### Instructions for the task:
Leave out the pictures and restate the rest of the data exactly.

### Provided records:
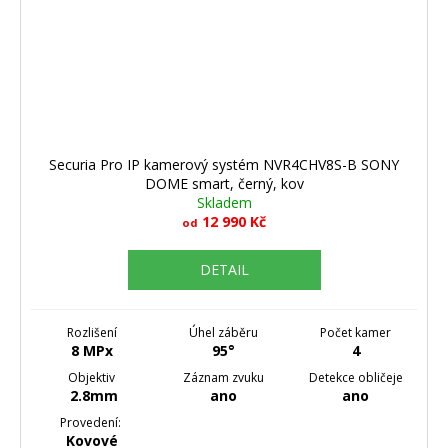
Securia Pro IP kamerový systém NVR4CHV8S-B SONY
DOME smart, černý, kov
Skladem
12 990 Kč
od
DETAIL
Rozlišení
Úhel záběru
Počet kamer
8 MPx
95°
4
Objektiv
Záznam zvuku
Detekce obličeje
2.8mm
ano
ano
Provedení:
Kovové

### Your solution:
Securia Pro IP kamerový systém NVR4CHV8S-B SONY
DOME smart, černý, kov
Skladem
12 990 Kč
od
DETAIL
Rozlišení
Úhel záběru
Počet kamer
8 MPx
95°
4
Objektiv
Záznam zvuku
Detekce obličeje
2.8mm
ano
ano
Provedení:
Kovové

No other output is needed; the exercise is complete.